## [Working data]

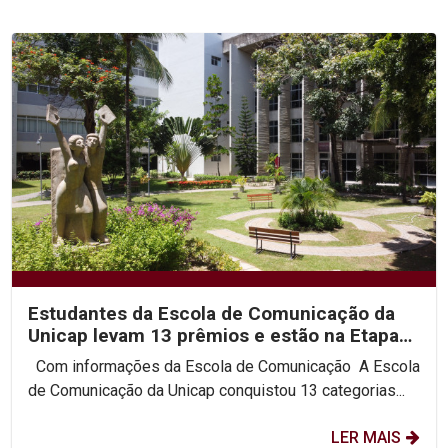
Estudantes da Escola de Comunicação da
Unicap levam 13 prêmios e estão na Etapa
Nacional da Expocom
Com informações da Escola de Comunicação A Escola
de Comunicação da Unicap conquistou 13 categorias...
LER MAIS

## [Activity]
When a line among the entries above contains "Unicap", copy it.

## [Response to this task]
Unicap levam 13 prêmios e estão na Etapa
de Comunicação da Unicap conquistou 13 categorias...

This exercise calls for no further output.